Des histoires de fantômes
EXTRAIT :
Des vieilles histoires, une cabane abandonnée, des croyances de chaman et des images fantômes resurgies des fonds marins… À Uujuk Kangilek, près de la baie de Disko au Groenland, Jérémy Blahay raconte un monde qu’il imagine en sursis, lui dont la survie n’a tenu qu’à un fil.

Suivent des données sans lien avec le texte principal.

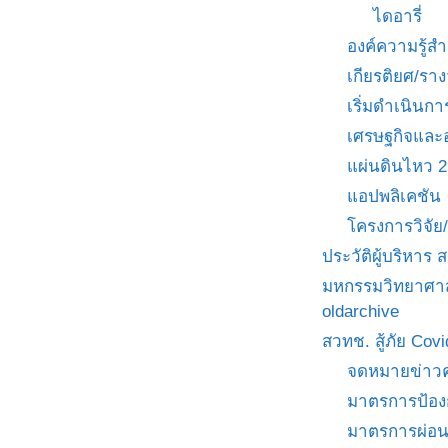
ไดอารี่
องค์ความรู้
เกียรติยศ/ราง
เริ่มดำเนินกา
เศรษฐกิจและ
แผ่นดินไหว 
แอปพลิเคชัน
โครงการวิจั
ประวัติผู้บริหาร
มหกรรมวิทยาศาส
oldarchive
สวทช. สู้ภัย Cov
จดหมายข่าวค
มาตรการป้อง
มาตรการผ่อ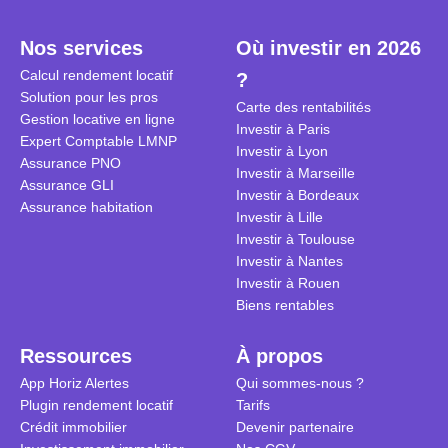
plein temps. Louer en airbnb,
plus de 120
est-ce rentable ? Quels sont les
encore ne p
Nos services
Où investir en 2026
frais à prévoir ? Les différentes
d’autres ré
Calcul rendement locatif
?
conditions à remplir ?
Investisseu
Solution pour les pros
maximiser 
Carte des rentabilités
Gestion locative en ligne
Airbnb tout
Investir à Paris
Expert Comptable LMNP
règles du je
Investir à Lyon
Assurance PNO
Investir à Marseille
Assurance GLI
Investir à Bordeaux
Assurance habitation
Investir à Lille
Investir à Toulouse
Investir à Nantes
Investir à Rouen
Biens rentables
Ressources
À propos
App Horiz Alertes
Qui sommes-nous ?
Plugin rendement locatif
Tarifs
Crédit immobilier
Devenir partenaire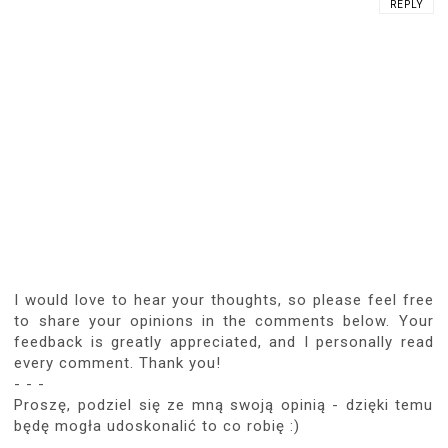
REPLY
I would love to hear your thoughts, so please feel free
to share your opinions in the comments below. Your
feedback is greatly appreciated, and I personally read
every comment. Thank you!
- - -
Proszę, podziel się ze mną swoją opinią - dzięki temu
będę mogła udoskonalić to co robię :)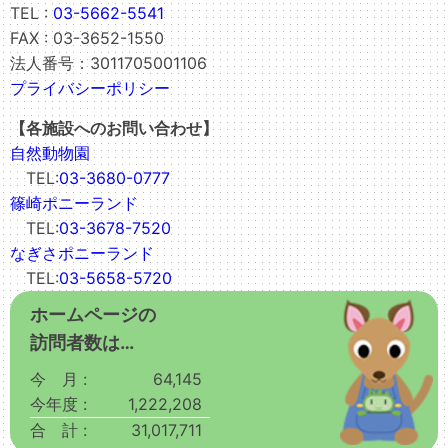
TEL :
03-5662-5541
FAX : 03-3652-1550
法人番号：3011705001106
プライバシーポリシー
【各施設へのお問い合わせ】
自然動物園
TEL:
03-3680-0777
篠崎ポニーランド
TEL:
03-3678-7520
なぎさポニーランド
TEL:
03-5658-5720
ホームページの
訪問者数は…
今 月 :
64,145
今年度 :
1,222,208
合 計 :
31,017,711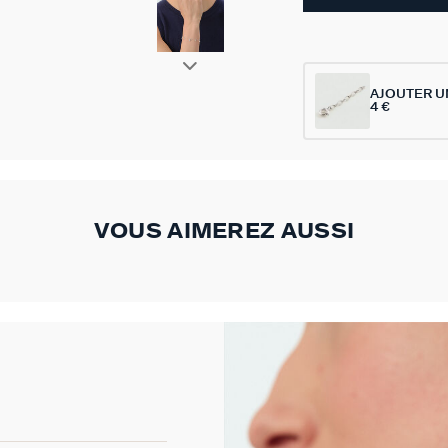
AJOUTER U
4 €
VOUS AIMEREZ AUSSI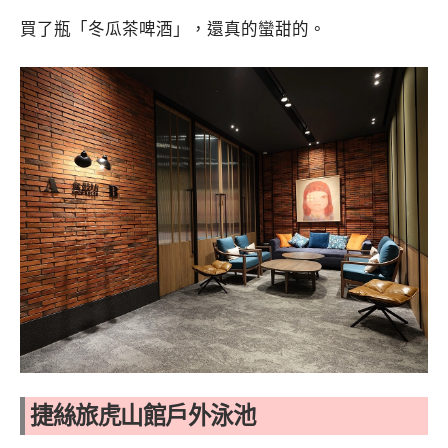
買了瓶「冬瓜茶啤酒」，還真的蠻甜的。
捷絲旅虎山館戶外泳池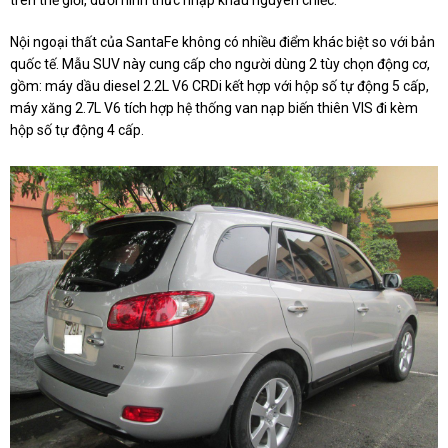
trên thế giới, dưới hình thức nhập khẩu nguyên chiếc.
Nội ngoại thất của SantaFe không có nhiều điểm khác biệt so với bản
quốc tế. Mẫu SUV này cung cấp cho người dùng 2 tùy chọn động cơ,
gồm: máy dầu diesel 2.2L V6 CRDi kết hợp với hộp số tự động 5 cấp,
máy xăng 2.7L V6 tích hợp hệ thống van nạp biến thiên VIS đi kèm
hộp số tự động 4 cấp.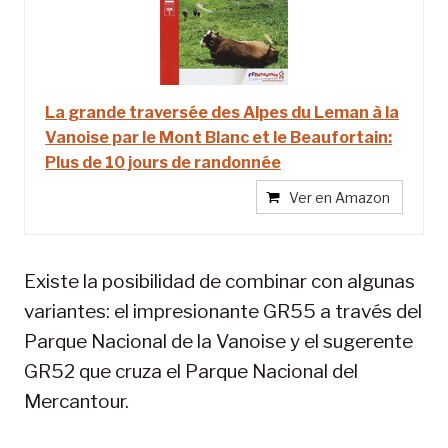
La grande traversée des Alpes du Leman à la
Vanoise par le Mont Blanc et le Beaufortain:
Plus de 10 jours de randonnée
Ver en Amazon
Existe la posibilidad de combinar con algunas
variantes: el impresionante GR55 a través del
Parque Nacional de la Vanoise y el sugerente
GR52 que cruza el Parque Nacional del
Mercantour.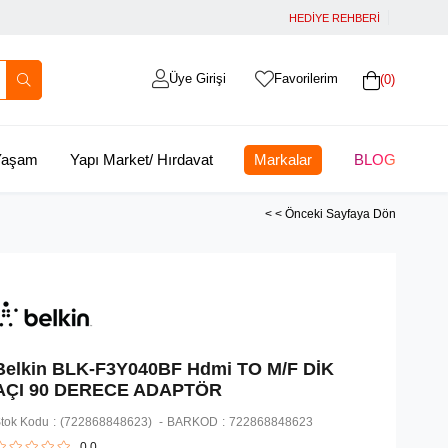
HEDİYE REHBERİ
Üye Girişi
Favorilerim
0
 Yaşam
Yapı Market/ Hırdavat
Markalar
BLOG
< < Önceki Sayfaya Dön
Belkin BLK-F3Y040BF Hdmi TO M/F DİK
AÇI 90 DERECE ADAPTÖR
tok Kodu
(722868848623)
BARKOD
:
722868848623
0.0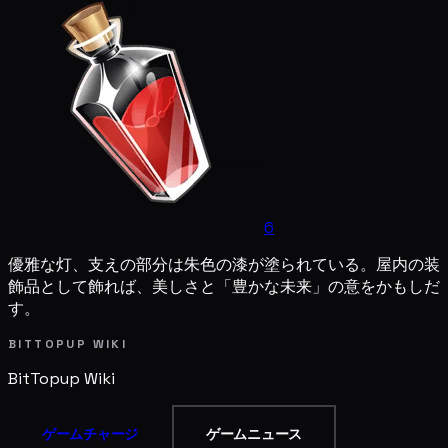
6
優雅な灯、支えの部分は朱色の漆が塗られている。屋内の装
飾品として飾れば、美しさと「豊かな未来」の意をかもしだ
す。
BITTOPUP WIKI
BitTopup
Wiki
ゲームチャージ
ゲームニュース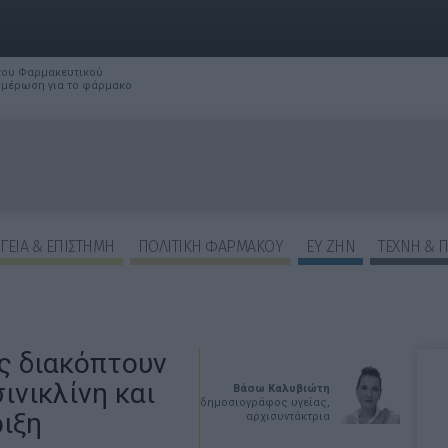
 του Φαρμακευτικού
νημέρωση για το φάρμακο
ΓΕΙΑ & ΕΠΙΣΤΗΜΗ
ΠΟΛΙΤΙΚΗ ΦΑΡΜΑΚΟΥ
ΕΥ ΖΗΝ
ΤΕΧΝΗ & 
ς διακόπτουν
ινικλίνη και
Βάσω Καλυβιώτη
δημοσιογράφος υγείας,
ιξη
αρχισυντάκτρια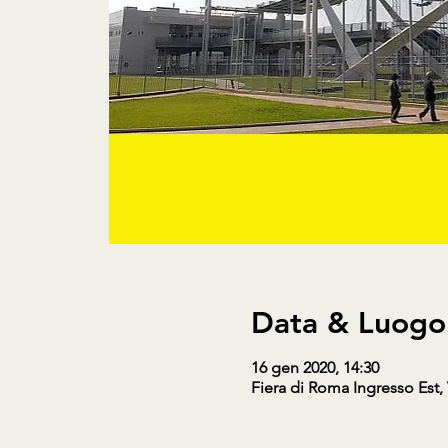
Data & Luogo
16 gen 2020, 14:30
Fiera di Roma Ingresso Est, 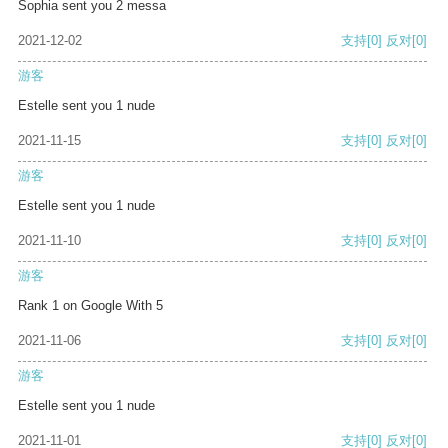
Sophia sent you 2 messa
2021-12-02
支持
[0]
反对
[0]
游客
Estelle sent you 1 nude
2021-11-15
支持
[0]
反对
[0]
游客
Estelle sent you 1 nude
2021-11-10
支持
[0]
反对
[0]
游客
Rank 1 on Google With 5
2021-11-06
支持
[0]
反对
[0]
游客
Estelle sent you 1 nude
2021-11-01
支持
[0]
反对
[0]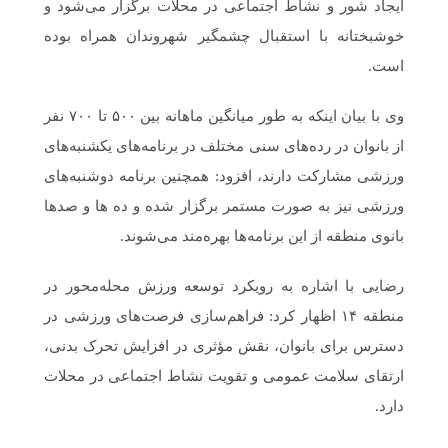
ایجاد شور و نشاط اجتماعی در محلات برگزار می‌شود و
خوشبختانه با استقبال چشمگیر شهروندان همراه بوده
است.
وی با بیان اینکه به طور میانگین ماهانه بین ۵۰۰ تا ۷۰۰ نفر
از بانوان در رده‌های سنی مختلف در برنامه‌های یکشنبه‌های
ورزشی مشارکت دارند، افزود: همچنین برنامه دوشنبه‌های
ورزشی نیز به صورت مستمر برگزار شده و ده ها و صدها
بانوی منطقه از این برنامه‌ها بهره‌مند می‌شوند.
رضایی با اشاره به رویکرد توسعه ورزش محله‌محور در
منطقه ۱۴ اظهار کرد: فراهم‌سازی فرصت‌های ورزشی در
دسترس برای بانوان، نقش مؤثری در افزایش تحرک بدنی،
ارتقای سلامت عمومی و تقویت نشاط اجتماعی در محلات
دارد.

Des vieux cartons qui remontent à la surface, voilà comment tout a commencé. Un déménagement, comme beaucoup d’autres, où le passé vous empoigne et dans certains cas trace de nouvelles trajectoires. Léa, ma compagne, redécouvre la bibliothèque de Philippe, son père, qui n’est plus là. Devant tous ces livres étalés au sol, des auteurs, des souvenirs, frappent sa mémoire. C’est un véritable puzzle de connaissances, un monde sensible dans lequel nous nous immergeons mois après mois. Et c’est l’ethnologue danois Jorn Riel qui nous happe. Sa vie, ses racontars arctiques, sa sincérité et sa poésie nous touchent et nous ouvrent un monde insoupçonné : le Groenland et ses habitants les Inuits. Ça me revient. Son ami Paul-Émile Victor et cette première expédition polaire à bord du Pourquoi pas ?
Ces histoires juleverniennes faisaient partie du programme de mon école primaire qui porte le nom du célèbre explorateur français. Ce trop plein de signes a fait naître un désir de voyages, de rencontres avec ce lointain. Une aventure initiatique qui avait d’ores et déjà commencé.

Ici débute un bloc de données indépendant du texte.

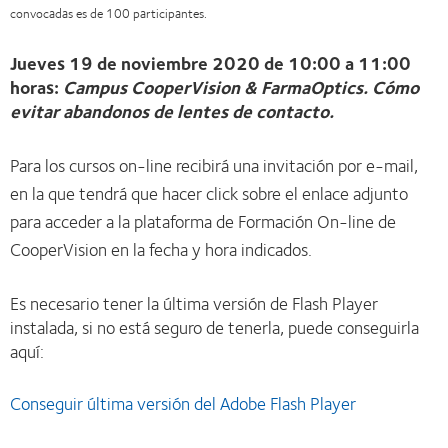
convocadas es de 100 participantes.
Jueves 19 de noviembre 2020 de 10:00 a 11:00
horas:
Campus CooperVision & FarmaOptics. Cómo
evitar abandonos de lentes de contacto.
Para los cursos on-line recibirá una invitación por e-mail,
en la que tendrá que hacer click sobre el enlace adjunto
para acceder a la plataforma de Formación On-line de
CooperVision en la fecha y hora indicados.
Es necesario tener la última versión de Flash Player
instalada, si no está seguro de tenerla, puede conseguirla
aquí:
Conseguir última versión del Adobe Flash Player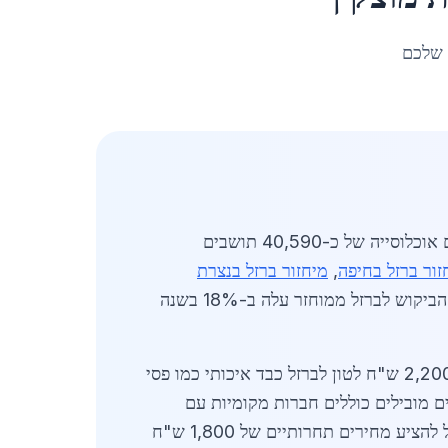
 שלכם
מעודכן לאפריל 2026. מיחזור ברזל בקריית מוצקין מהווה ענף חיוני בתעשיית הפלדה והברזל בצפון ישראל, עם אוכלוסייה של כ-40,590 תושבים
זור ברזל בחיפה
,
מיחזור ברזל בנצרת
. שוק המיחזור כאן פרח בזכות פרויקטי בנייה גדולים והתפתחות תעשייתית, כאשר הביקוש לברזל ממוחזר עלה ב-18% בשנה
בשוק המיחזור ברזל בקריית מוצקין, המחירים נעים בין 1,450 ש"ח לטון לברזל נקי מסוג חלקיקים קטנים ועד 2,200 ש"ח לטון לברזל כבד איכותי כמו פסי
ם מובילים כוללים חברות מקומיות עם
מקצועי יכול להציע מחירים תחרותיים של 1,800 ש"ח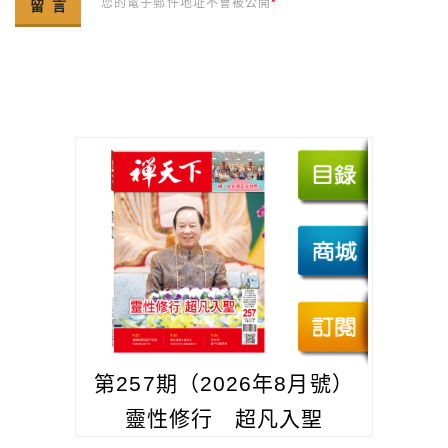
您的電子郵件地址不會被公開
*
第257期（2026年8月號）
靈性修行 超凡入聖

Nous sommes à cinq cent kilomètres au nord du cercle polaire, et nous le sentons. On a cette impression que tout y est filtré pour ne retenir que l’essentiel. Je sens encore cet air pur, et cette lumière vive comme un coup de projecteur sur un nouvel horizon où flottent des monstres blancs.
Nos yeux ne peuvent décrocher du vaste paysage qui s’offre à nous. Nous y évoluons en rythme, les sens en éveil, dans un silence quasi solennel. Bientôt le chemin de randonnée ne sera plus qu’un simple pointillé sur une page. Fascinés par les icebergs et leur fragile symphonie, nous préférons suivre la côte, ses trajectoires libres et hasardeuses. Au bout de plusieurs heures, arrivés à mi-chemin, nos épaules et nos hanches faiblissent.
En dominant la baie, nous observons une grande maison de bois en pleine discussion avec un gigantesque iceberg. Cette première habitation, vide et énigmatique, se trouve à la proue d’un petit fjord dans lequel nous nous enfonçons avec le peu d’énergie qui nous reste. Et c’est là, que nous découvrons, accrochée à une colline, une petite cabane rouge, abandonnée, figée dans le temps.